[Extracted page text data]
Segment Open
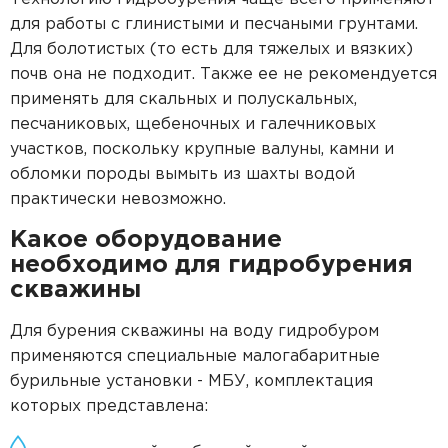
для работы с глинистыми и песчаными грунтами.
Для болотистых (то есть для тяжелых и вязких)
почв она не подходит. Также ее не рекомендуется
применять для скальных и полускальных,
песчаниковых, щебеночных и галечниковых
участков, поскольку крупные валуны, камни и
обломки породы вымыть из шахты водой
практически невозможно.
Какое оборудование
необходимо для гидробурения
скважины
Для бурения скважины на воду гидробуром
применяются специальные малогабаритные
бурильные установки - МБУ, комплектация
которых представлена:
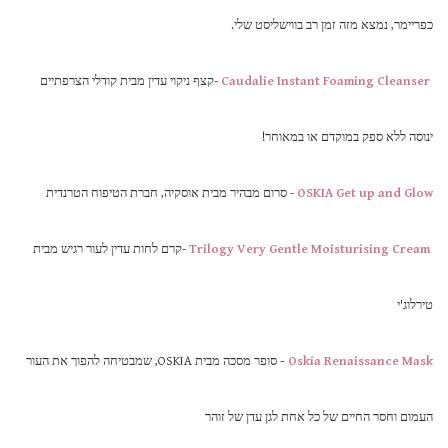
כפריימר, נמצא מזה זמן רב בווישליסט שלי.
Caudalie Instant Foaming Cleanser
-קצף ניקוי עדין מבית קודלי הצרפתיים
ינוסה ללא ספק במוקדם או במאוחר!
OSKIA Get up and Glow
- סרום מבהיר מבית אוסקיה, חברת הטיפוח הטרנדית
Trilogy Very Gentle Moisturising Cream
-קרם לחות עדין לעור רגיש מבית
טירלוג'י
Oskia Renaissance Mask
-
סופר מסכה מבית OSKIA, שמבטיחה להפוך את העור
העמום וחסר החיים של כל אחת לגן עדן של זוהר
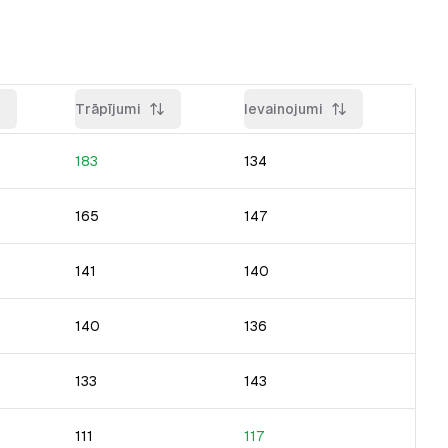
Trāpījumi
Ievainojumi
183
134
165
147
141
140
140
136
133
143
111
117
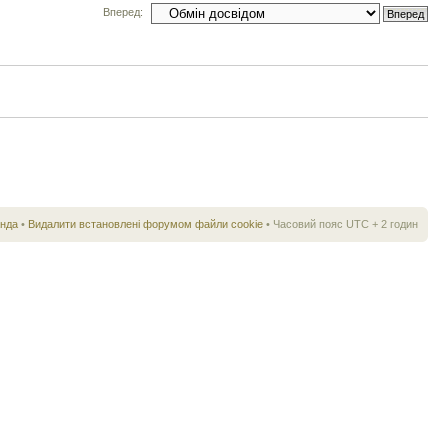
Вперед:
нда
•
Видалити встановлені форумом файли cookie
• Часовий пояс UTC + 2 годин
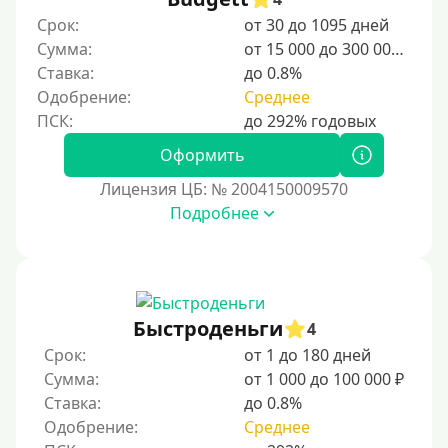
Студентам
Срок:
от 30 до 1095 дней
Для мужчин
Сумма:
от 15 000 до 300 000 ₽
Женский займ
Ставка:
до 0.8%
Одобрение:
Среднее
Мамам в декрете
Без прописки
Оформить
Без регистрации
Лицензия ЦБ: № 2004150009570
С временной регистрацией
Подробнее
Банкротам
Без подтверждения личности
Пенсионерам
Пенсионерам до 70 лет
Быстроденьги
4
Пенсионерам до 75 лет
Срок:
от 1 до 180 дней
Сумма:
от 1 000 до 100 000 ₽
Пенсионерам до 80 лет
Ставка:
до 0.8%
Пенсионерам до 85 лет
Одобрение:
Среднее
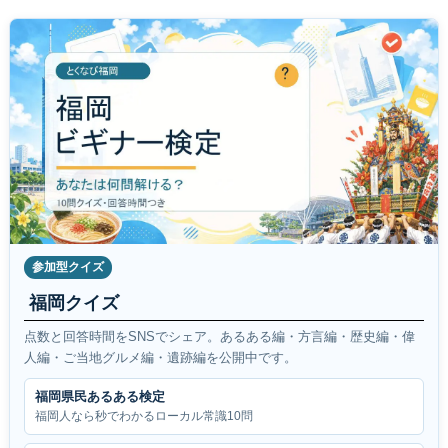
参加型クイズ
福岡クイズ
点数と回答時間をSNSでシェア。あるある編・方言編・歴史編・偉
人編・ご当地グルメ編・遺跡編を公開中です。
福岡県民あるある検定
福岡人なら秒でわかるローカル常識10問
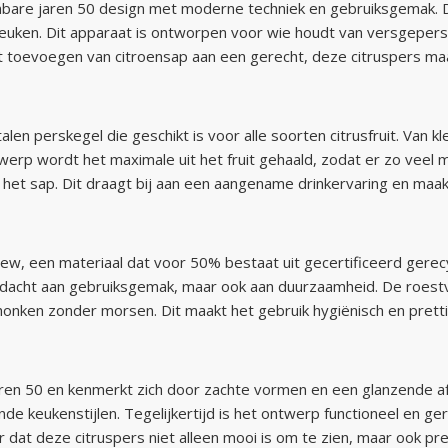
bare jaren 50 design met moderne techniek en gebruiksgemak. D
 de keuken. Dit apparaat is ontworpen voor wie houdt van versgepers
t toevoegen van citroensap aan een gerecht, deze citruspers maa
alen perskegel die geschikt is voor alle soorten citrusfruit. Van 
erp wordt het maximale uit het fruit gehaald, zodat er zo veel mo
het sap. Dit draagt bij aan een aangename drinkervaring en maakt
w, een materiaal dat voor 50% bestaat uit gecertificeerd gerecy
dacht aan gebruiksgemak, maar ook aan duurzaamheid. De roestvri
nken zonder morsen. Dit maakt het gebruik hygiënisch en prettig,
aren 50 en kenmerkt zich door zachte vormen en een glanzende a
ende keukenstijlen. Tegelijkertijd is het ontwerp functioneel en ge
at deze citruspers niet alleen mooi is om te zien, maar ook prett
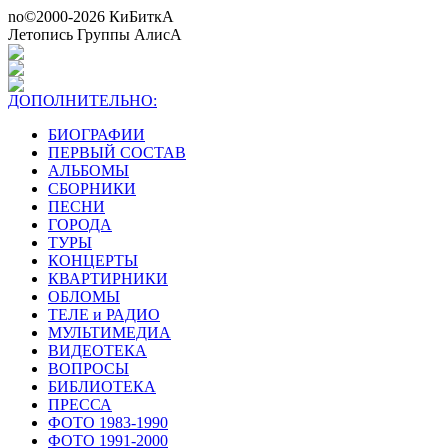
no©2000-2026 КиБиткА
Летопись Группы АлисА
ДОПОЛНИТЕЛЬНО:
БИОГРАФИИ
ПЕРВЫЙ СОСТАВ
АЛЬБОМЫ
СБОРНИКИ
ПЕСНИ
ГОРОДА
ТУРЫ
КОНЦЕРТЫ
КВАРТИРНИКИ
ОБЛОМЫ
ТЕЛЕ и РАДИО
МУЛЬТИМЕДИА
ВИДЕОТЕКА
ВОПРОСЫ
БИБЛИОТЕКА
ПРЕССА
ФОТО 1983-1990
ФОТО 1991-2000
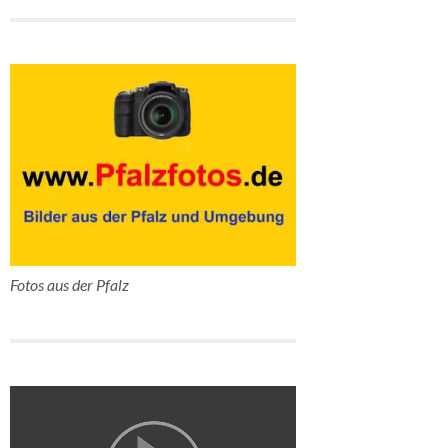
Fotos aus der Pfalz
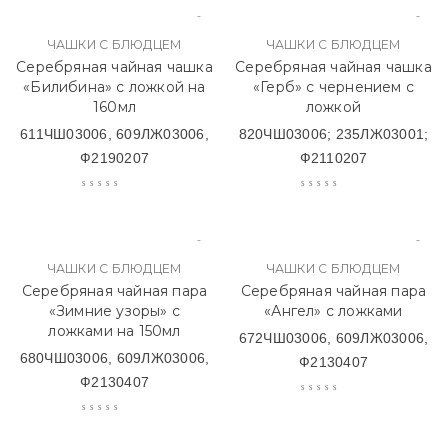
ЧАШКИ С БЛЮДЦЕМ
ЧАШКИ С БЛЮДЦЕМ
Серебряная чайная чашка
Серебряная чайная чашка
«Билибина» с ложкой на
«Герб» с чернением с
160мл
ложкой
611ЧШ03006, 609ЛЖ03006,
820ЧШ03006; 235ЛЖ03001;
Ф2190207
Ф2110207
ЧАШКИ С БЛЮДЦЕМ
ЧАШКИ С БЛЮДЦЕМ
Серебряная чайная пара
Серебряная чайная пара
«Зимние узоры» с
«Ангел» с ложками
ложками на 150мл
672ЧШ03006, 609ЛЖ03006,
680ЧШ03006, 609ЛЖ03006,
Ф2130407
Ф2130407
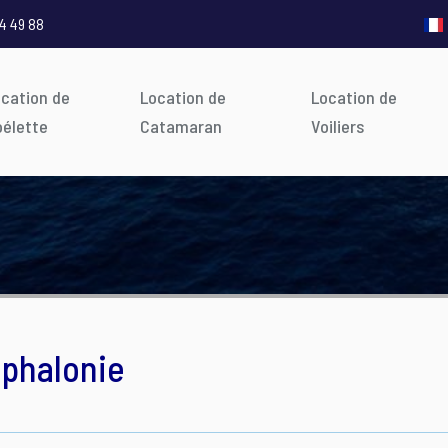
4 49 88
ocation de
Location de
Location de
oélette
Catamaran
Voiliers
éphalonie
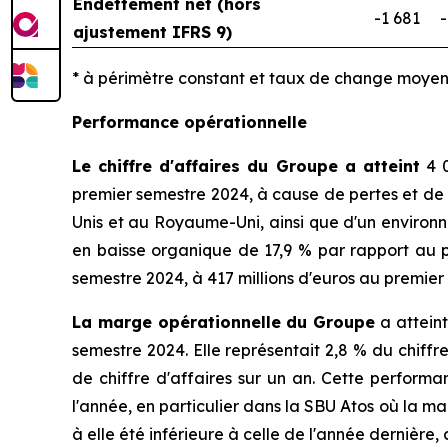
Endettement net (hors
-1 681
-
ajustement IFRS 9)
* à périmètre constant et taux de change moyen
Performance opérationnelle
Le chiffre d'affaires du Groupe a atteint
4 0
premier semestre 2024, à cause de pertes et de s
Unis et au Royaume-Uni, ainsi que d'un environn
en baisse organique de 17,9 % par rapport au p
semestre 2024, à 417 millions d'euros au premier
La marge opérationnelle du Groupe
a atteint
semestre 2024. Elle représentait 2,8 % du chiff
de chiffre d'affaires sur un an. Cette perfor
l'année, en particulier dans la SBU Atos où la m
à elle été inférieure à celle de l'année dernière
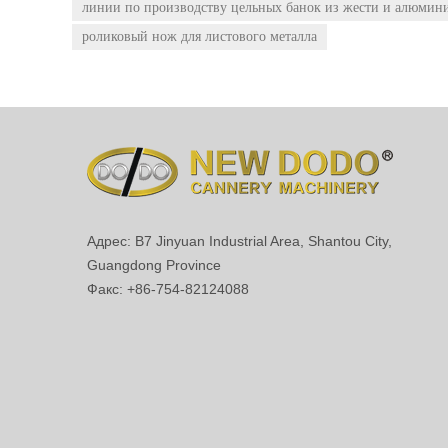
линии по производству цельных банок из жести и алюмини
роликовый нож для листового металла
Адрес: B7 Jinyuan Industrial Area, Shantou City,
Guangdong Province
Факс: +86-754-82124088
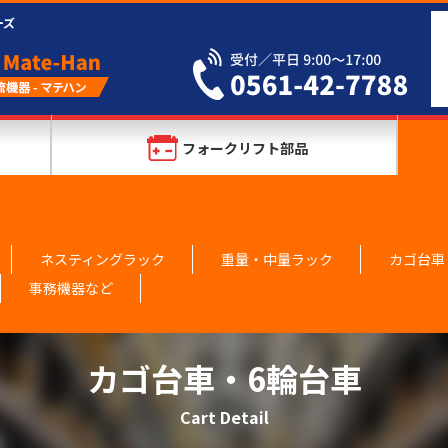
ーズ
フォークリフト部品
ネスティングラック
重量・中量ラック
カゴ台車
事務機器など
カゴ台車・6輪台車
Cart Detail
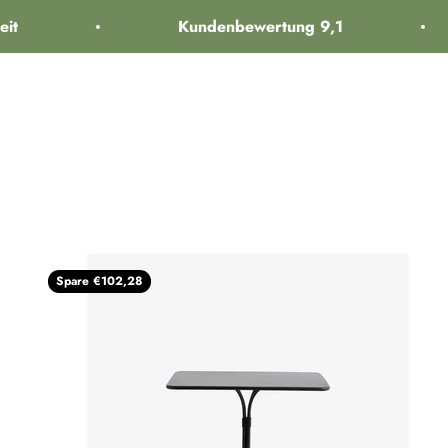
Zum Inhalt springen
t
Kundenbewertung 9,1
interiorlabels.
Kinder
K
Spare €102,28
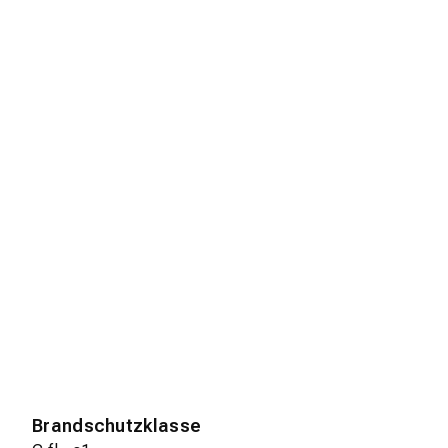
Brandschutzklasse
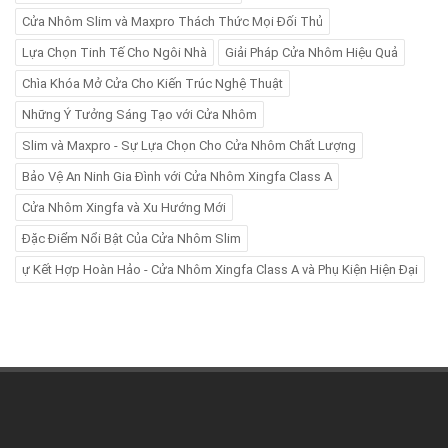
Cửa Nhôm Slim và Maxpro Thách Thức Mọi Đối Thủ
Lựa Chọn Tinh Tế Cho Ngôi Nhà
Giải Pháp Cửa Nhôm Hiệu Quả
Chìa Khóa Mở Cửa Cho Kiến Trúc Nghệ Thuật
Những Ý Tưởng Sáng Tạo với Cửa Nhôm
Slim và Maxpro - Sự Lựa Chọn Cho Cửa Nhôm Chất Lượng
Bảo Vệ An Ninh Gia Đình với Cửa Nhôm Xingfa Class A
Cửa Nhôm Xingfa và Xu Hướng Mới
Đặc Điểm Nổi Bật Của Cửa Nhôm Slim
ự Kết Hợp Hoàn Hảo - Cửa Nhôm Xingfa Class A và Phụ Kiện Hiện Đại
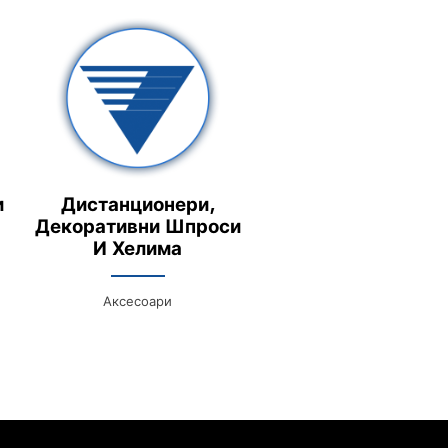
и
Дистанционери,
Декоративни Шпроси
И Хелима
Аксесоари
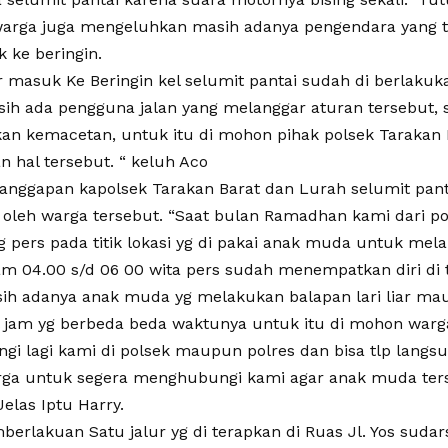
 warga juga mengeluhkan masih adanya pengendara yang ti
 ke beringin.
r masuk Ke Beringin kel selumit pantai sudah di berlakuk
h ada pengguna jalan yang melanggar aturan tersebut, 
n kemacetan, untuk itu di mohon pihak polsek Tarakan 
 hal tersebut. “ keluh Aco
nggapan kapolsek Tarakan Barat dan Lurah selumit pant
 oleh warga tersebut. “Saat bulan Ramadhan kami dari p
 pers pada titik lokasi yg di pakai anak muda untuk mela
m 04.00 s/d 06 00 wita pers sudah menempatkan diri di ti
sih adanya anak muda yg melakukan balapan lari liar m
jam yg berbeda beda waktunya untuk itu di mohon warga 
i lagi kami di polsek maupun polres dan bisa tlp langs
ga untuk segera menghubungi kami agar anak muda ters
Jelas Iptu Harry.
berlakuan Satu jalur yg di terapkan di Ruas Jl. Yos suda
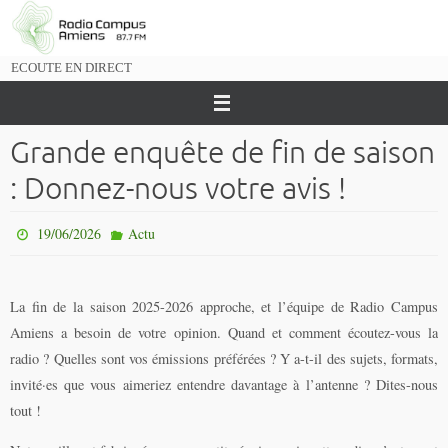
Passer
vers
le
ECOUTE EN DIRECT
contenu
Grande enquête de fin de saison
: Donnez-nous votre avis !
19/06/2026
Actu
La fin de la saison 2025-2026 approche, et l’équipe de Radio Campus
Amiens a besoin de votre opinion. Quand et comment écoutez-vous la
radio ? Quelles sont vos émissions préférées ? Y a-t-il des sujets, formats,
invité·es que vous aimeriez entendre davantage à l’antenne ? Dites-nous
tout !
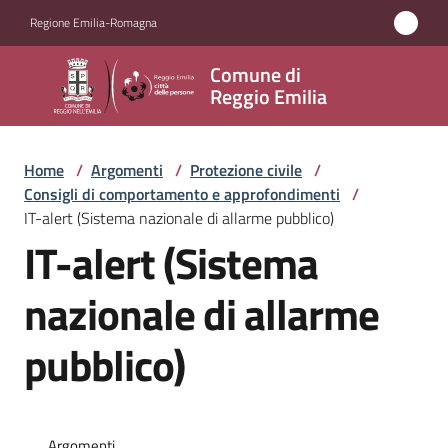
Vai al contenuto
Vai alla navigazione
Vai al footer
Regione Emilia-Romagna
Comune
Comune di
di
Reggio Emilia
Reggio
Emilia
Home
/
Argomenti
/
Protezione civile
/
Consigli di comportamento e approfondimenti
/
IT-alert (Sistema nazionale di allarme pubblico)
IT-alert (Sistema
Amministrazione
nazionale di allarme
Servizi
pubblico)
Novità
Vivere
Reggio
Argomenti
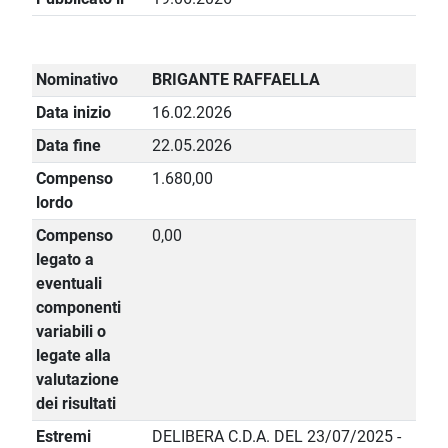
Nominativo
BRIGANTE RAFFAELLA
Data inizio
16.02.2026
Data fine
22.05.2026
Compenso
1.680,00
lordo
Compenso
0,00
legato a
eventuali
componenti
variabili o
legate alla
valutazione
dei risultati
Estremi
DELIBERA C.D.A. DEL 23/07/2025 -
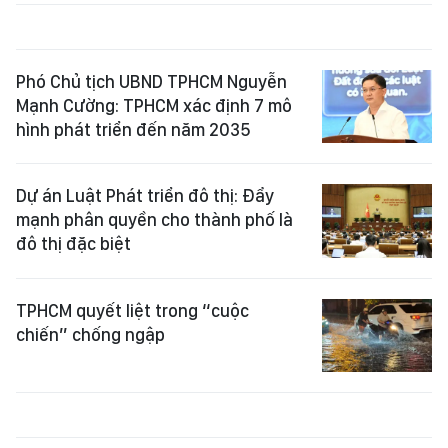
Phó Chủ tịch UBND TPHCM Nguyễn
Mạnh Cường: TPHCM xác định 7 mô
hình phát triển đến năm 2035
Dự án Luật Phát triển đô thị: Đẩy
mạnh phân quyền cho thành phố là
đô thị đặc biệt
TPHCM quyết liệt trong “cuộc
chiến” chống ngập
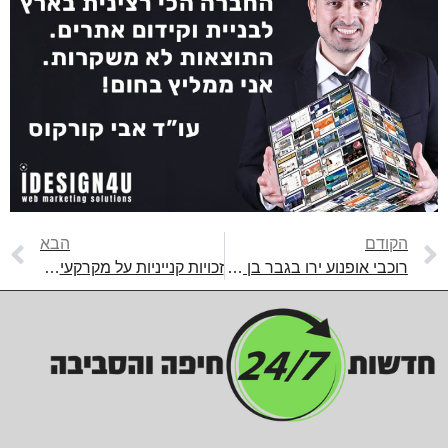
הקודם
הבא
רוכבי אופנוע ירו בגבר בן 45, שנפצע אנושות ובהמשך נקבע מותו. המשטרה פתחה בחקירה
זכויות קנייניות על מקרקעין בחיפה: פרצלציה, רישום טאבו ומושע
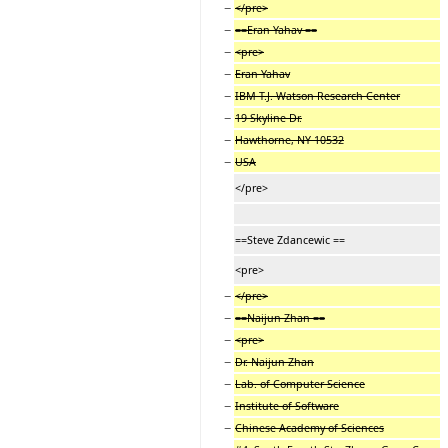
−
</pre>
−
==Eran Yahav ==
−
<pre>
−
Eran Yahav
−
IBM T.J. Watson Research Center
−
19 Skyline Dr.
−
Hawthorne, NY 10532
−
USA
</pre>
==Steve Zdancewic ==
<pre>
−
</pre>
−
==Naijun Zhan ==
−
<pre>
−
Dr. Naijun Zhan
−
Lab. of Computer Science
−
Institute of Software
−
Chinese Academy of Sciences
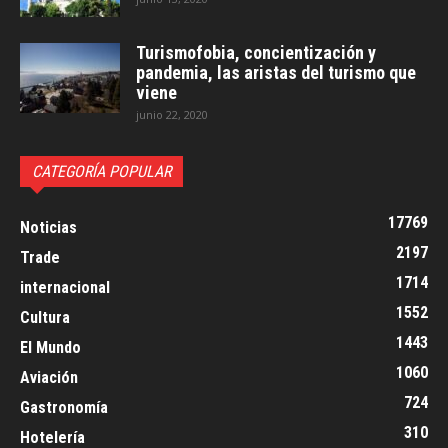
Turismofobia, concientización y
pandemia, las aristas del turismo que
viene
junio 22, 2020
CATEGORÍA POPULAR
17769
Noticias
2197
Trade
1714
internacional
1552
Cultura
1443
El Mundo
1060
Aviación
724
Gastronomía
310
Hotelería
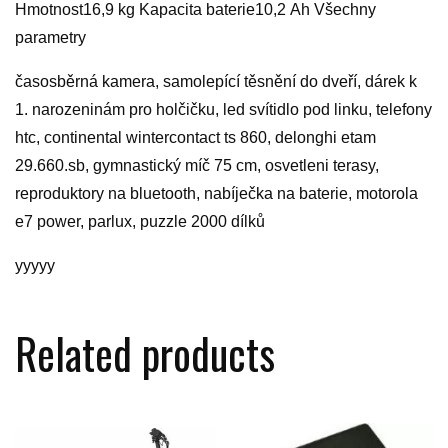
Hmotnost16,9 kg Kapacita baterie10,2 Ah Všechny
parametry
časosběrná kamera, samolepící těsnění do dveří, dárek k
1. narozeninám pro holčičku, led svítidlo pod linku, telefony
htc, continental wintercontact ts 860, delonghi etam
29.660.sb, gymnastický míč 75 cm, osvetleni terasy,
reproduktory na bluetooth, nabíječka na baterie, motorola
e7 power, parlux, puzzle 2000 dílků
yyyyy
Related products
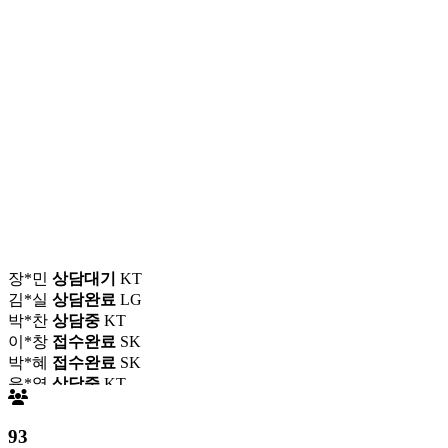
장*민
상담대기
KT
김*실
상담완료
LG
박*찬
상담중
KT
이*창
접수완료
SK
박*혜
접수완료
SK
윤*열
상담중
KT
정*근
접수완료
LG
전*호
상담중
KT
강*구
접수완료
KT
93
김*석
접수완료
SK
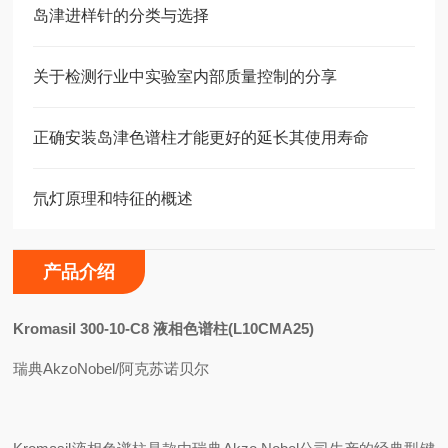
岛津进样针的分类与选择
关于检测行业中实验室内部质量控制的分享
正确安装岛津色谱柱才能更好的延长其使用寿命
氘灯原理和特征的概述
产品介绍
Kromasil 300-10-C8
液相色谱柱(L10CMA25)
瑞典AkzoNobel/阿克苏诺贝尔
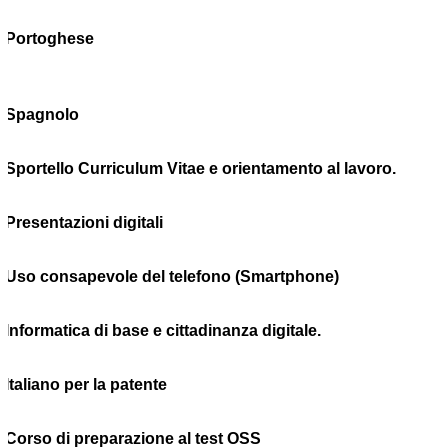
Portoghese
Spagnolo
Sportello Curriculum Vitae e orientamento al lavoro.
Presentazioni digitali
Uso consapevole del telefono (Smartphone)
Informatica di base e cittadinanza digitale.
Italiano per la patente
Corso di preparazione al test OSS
Segment Closed
_Work to be completed_:
Find the line with "nggapan kapolsek Tarakan" in the entries above. Retype it and each line after it, exactly, through the line with "m 04.00 s/d", and stop there.

_Your response_:
nggapan kapolsek Tarakan Barat dan Lurah selumit pant
 oleh warga tersebut. “Saat bulan Ramadhan kami dari p
 pers pada titik lokasi yg di pakai anak muda untuk mela
m 04.00 s/d 06 00 wita pers sudah menempatkan diri di ti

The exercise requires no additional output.